▶ **Directions for this task**:
The output is the lines below from the one with "популярных материалов, используемых в" through the one with "резервуаров и многого другого. Если вам нужен", both included, printed exactly and with no other line.

+ + + + + + +

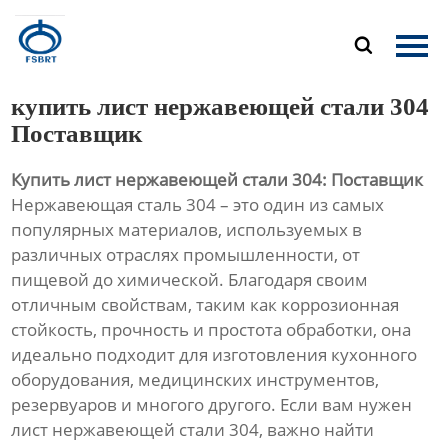
Главная

Продукция
купить лист нержавеющей стали 304
О Нас
Поставщик
Купить лист нержавеющей стали 304: Поставщик
Новости
Нержавеющая сталь 304 – это один из самых
популярных материалов, используемых в
Контакты
различных отраслях промышленности, от
пищевой до химической. Благодаря своим
отличным свойствам, таким как коррозионная
стойкость, прочность и простота обработки, она
идеально подходит для изготовления кухонного
оборудования, медицинских инструментов,
резервуаров и многого другого. Если вам нужен
лист нержавеющей стали 304, важно найти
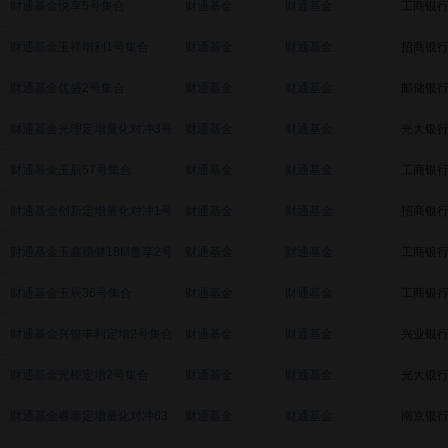
财通基金悦享5号集合
财通基金
财通基金
工商银
财通基金玉祥增利1号集合
财通基金
财通基金
招商银
财通基金优盛2号集合
财通基金
财通基金
邮储银
财通基金光理定增量化对冲3号
财通基金
财通基金
光大银
集合
财通基金玉辰57号集合
财通基金
财通基金
工商银
财通基金创新定增量化对冲1号
财通基金
财通基金
招商银
集合
财通基金玉鑫稳健18M鲁享2号
财通基金
财通基金
工商银
集合
财通基金玉辰36号集合
财通基金
财通基金
工商银
财通基金兴银丰利定增2号集合
财通基金
财通基金
兴业银
财通基金光棱定增2号集合
财通基金
财通基金
光大银
财通基金睿泰定增量化对冲63
财通基金
财通基金
南京银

+ + + + + + +

▶ **Result for this task**:
популярных материалов, используемых в
Контакты
различных отраслях промышленности, от
пищевой до химической. Благодаря своим
отличным свойствам, таким как коррозионная
стойкость, прочность и простота обработки, она
идеально подходит для изготовления кухонного
оборудования, медицинских инструментов,
резервуаров и многого другого. Если вам нужен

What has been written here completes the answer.